• _Prompt_: Only the lines below starting at the one containing "IMMAGINI DI FIORI SELVATICI (436, 1942)" and ending at the one containing "BASILICO (403, 988)" belong in the answer, each copied exactly.

• _Dataset entries_:
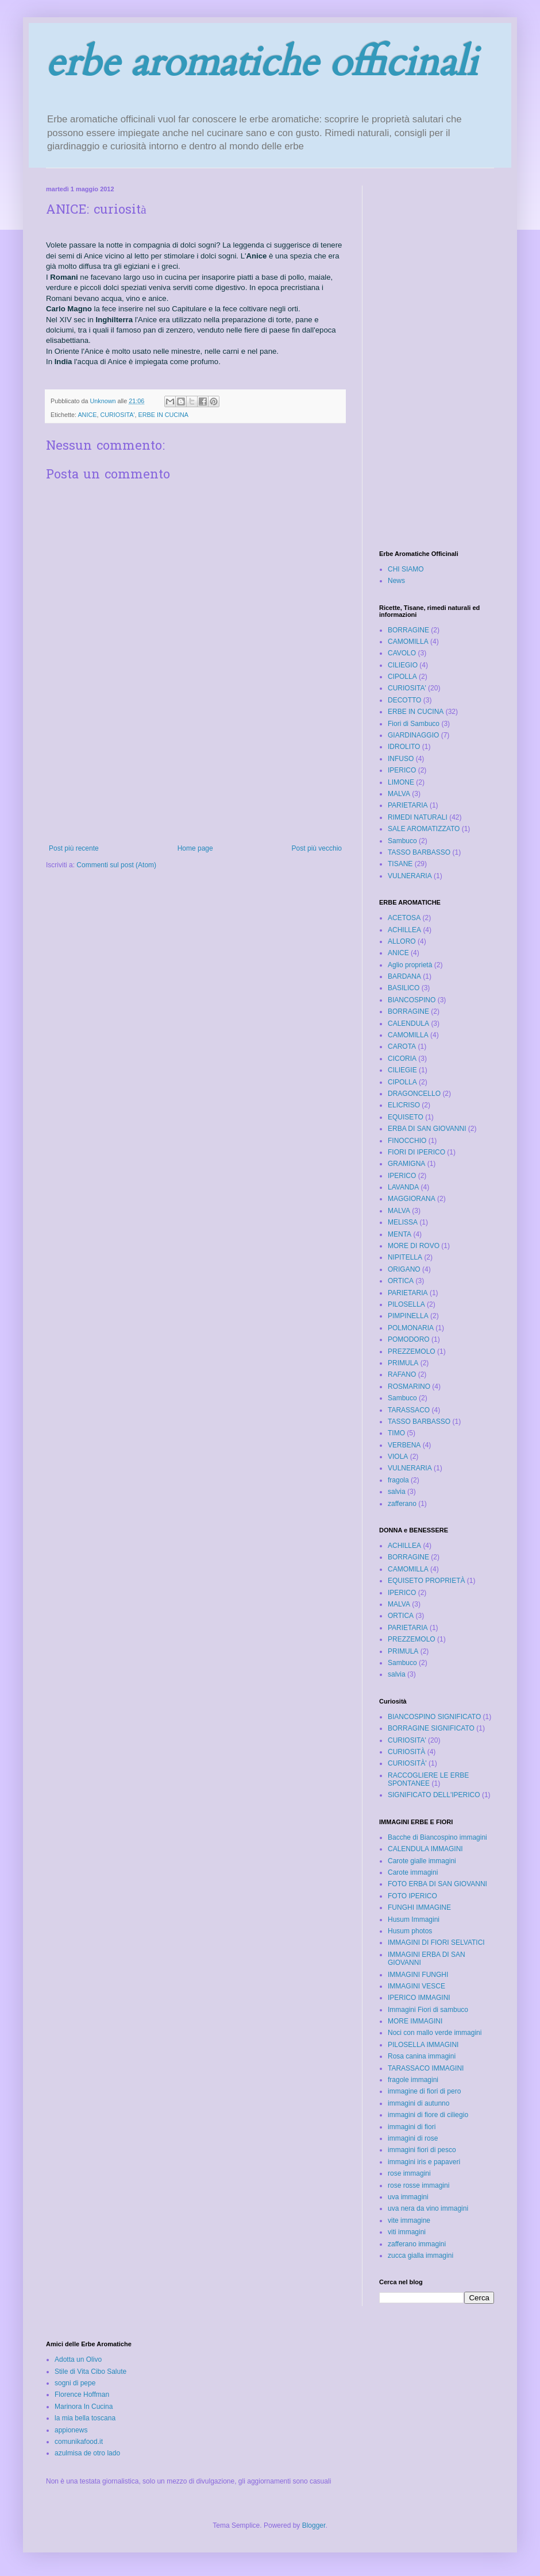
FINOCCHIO (407, 1141)
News (396, 581)
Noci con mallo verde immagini (434, 2033)
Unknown (103, 400)
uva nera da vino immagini (428, 2208)
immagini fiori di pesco (422, 2150)
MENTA (399, 1234)
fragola (398, 1480)
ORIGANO (404, 1269)
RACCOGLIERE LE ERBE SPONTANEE (428, 1779)
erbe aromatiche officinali (261, 63)
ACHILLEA (404, 930)
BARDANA (404, 976)
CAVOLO (402, 653)
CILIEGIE (402, 1070)
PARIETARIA (408, 805)
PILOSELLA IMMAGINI (423, 2045)
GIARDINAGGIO (413, 735)
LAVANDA (403, 1187)
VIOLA (398, 1457)
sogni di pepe (75, 2383)
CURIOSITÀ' (407, 1763)
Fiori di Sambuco (413, 724)
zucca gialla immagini (420, 2255)
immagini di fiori (411, 2127)
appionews (71, 2430)
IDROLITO (404, 747)
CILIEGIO (403, 665)
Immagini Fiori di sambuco (428, 2010)
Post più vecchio (317, 848)
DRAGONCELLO (414, 1094)
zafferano (402, 1504)
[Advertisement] (195, 787)
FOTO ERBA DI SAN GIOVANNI (437, 1884)
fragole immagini (413, 2080)
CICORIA (402, 1059)
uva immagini (408, 2197)
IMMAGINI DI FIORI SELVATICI (436, 1942)
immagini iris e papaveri (424, 2162)
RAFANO (402, 1374)
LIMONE (401, 782)
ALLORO (402, 941)
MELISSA (403, 1222)
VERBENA (404, 1445)
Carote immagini (413, 1872)
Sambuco (402, 841)
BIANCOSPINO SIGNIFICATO (434, 1717)
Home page (195, 848)
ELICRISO (404, 1105)
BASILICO (403, 988)
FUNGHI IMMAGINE (419, 1907)
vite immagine (409, 2220)
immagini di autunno (418, 2103)
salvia (397, 1492)
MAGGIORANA (411, 1199)
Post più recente (74, 848)
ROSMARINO (409, 1386)
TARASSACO (409, 1410)
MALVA (399, 794)
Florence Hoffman (82, 2394)
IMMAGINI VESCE (416, 1986)
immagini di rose (413, 2138)
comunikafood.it (79, 2442)
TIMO (396, 1433)
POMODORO (409, 1339)
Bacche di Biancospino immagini (437, 1837)
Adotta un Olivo (78, 2359)
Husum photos (410, 1931)
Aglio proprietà (410, 965)
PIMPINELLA (408, 1316)
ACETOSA (404, 918)
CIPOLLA (402, 677)
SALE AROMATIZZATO (424, 829)
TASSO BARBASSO (419, 852)
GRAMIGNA (406, 1164)
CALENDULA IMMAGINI (425, 1849)
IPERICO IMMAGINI (419, 1998)
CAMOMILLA (408, 642)
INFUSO (401, 759)
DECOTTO (404, 700)
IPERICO (402, 770)
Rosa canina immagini (422, 2056)
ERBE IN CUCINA (163, 414)
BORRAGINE (408, 630)
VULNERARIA (410, 876)
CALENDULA (408, 1023)
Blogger (314, 2525)
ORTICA (401, 1281)
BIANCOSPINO (411, 1000)
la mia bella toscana (85, 2418)
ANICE (87, 414)
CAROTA (402, 1046)
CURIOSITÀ (406, 1752)
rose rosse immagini (418, 2185)
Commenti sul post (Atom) (116, 865)
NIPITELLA (405, 1257)
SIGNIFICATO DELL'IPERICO (434, 1795)
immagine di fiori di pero (424, 2091)
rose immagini (409, 2173)
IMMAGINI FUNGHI (418, 1975)
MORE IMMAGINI (415, 2021)
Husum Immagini (413, 1919)
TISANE (400, 864)
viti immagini (407, 2232)
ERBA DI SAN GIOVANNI (427, 1129)
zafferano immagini (417, 2244)
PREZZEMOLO (411, 1351)
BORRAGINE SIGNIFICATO (431, 1728)
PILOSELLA (406, 1304)
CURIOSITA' (117, 414)
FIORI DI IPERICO (416, 1152)
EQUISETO (405, 1117)
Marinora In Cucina (84, 2407)
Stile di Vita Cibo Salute (90, 2372)
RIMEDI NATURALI (418, 817)
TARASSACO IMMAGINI (426, 2068)
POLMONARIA (411, 1328)
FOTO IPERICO (412, 1896)
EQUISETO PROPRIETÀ (426, 1581)
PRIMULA (403, 1363)
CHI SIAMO (406, 569)
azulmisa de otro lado (87, 2453)
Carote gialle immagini (422, 1861)
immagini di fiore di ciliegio (428, 2115)
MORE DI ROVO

• _Exercise solution_:
IMMAGINI DI FIORI SELVATICI (436, 1942)
immagini iris e papaveri (424, 2162)
RAFANO (402, 1374)
LIMONE (401, 782)
ALLORO (402, 941)
MELISSA (403, 1222)
VERBENA (404, 1445)
Carote immagini (413, 1872)
Sambuco (402, 841)
BIANCOSPINO SIGNIFICATO (434, 1717)
Home page (195, 848)
ELICRISO (404, 1105)
BASILICO (403, 988)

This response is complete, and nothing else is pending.